(republished on Cattle Crew Blog) Between the automation/manufacturing area and the enterprise information technology has been a disruption that is historically driven. Automation is closer to hardware so that the software evolved differently than software used on enterprise level. Moreover, it is easier to replace a business application than machines and controller in production lines. This is why different principles have been applied to both domains.

Nevertheless, disciplines in computing are getting closer which is driven by the digitalization as well as fastening innovation cycles. As a result, the wish to have production data and, therefore, insights into production processes is mentioned often. Moreover, Internet of Things even promises to influence processes from a business perspective. From the perspective of the automation area it means, that integration with the enterprise sector is required.

One huge challenge you come across is the underlying software stack when integrating enterprise and manufacturing solutions. Former manufacturing technologies like OPC (Open Platform Communication, newly called OPC Classic) are based on windows COM/DCOM interfaces to control actuators and consume messages from sensors. This differs completely compared to the approach used in enterprise applications. Today, communication between systems and applications is mainly based on web technology while in manufacturing other industry protocols are used.

To overcome this disruption and to enable communication between manufacturing and enterprise, OPC UA (Open Platform Communication – Open Architecture) was designed, which brings us one huge step closer to Industry 4.0 ideas. Basically, OPC UA is a kind of middleware and, therefore, a bridge to the enterprise IT.

enterprise it pyramid

There are several controller systems on the market which are able to connect to an OPC UA Server. These controllers have typically sensors and actuators attached which can be controlled by OPC UA. Moreover, OPC UA provides a SOAP based API that can be called by any kind of client. Processes, dashboards and other kinds of applications can therefore request data from sensors and can interact with actuators. With the help of an enterprise service bus this API can even made be available as an enterprise wide business service.

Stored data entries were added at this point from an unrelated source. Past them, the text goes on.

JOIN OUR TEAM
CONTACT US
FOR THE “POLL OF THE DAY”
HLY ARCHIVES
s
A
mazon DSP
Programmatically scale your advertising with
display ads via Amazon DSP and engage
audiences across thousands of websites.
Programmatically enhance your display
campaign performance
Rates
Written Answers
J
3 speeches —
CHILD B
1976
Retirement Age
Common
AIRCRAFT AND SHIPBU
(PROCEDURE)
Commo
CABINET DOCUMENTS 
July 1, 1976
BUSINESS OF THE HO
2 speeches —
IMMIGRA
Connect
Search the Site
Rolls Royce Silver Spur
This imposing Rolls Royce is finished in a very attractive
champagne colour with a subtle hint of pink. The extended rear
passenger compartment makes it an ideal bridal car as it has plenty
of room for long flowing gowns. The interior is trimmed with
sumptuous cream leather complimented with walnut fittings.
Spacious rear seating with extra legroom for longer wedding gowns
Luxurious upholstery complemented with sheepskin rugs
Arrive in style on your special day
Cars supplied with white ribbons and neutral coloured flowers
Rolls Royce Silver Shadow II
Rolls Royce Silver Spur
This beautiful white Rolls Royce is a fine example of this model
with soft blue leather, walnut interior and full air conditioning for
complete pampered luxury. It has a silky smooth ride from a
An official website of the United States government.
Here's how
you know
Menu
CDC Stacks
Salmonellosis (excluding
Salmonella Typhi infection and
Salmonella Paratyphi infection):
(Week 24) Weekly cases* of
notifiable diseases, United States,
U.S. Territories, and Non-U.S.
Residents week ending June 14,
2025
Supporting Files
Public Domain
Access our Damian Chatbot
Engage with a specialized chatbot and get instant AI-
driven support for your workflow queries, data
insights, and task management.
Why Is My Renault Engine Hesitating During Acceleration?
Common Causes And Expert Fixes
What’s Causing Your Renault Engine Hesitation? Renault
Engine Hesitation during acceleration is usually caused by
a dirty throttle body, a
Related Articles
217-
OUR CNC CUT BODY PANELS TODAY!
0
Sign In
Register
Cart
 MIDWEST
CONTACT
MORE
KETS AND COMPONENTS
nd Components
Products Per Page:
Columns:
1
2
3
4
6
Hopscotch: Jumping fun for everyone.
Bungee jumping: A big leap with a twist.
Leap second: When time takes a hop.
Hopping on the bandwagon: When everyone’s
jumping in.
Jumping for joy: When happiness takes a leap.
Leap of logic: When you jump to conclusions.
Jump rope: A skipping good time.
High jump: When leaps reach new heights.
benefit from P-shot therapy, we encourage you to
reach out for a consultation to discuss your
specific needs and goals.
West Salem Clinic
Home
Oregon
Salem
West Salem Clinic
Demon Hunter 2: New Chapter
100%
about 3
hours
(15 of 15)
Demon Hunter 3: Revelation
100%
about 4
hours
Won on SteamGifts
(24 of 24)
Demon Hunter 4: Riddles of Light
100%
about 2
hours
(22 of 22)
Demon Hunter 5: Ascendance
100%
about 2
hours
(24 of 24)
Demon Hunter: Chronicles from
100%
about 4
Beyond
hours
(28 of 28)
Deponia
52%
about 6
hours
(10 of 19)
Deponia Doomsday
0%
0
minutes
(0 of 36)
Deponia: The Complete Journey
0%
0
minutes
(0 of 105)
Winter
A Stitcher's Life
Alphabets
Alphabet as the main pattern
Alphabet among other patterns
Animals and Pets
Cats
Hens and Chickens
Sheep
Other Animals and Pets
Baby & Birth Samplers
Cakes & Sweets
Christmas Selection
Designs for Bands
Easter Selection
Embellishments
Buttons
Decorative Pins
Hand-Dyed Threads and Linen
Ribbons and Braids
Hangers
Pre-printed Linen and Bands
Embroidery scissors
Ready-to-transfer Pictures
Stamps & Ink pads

With such a setup it is possible to leverage data from manufacturing and production to enhance enterprise applications. BPM applications, Big Data principles and analysis, modern clients, dashboards and much more topics can suddenly be combined with production data. Furthermore, these applications can be used to control processes as well as devices. Therefore, in production we gain the same control loop that can be found in IoT scenarios.

opc ua controlloop

As an example: imagine, sales acquired a highly prioritized order for some technical goods that needs to be produced. As soon as the order is entered into the company’s order management platform automated processes start to reorganize the production plans and to inform machines in the production lines. Machines are updated with the new specification so that the newly ordered goods are produced. As a result, OPC UA has the chance to play a big role in Industry 4.0 and is a piece of technology one should definitely have an eye on.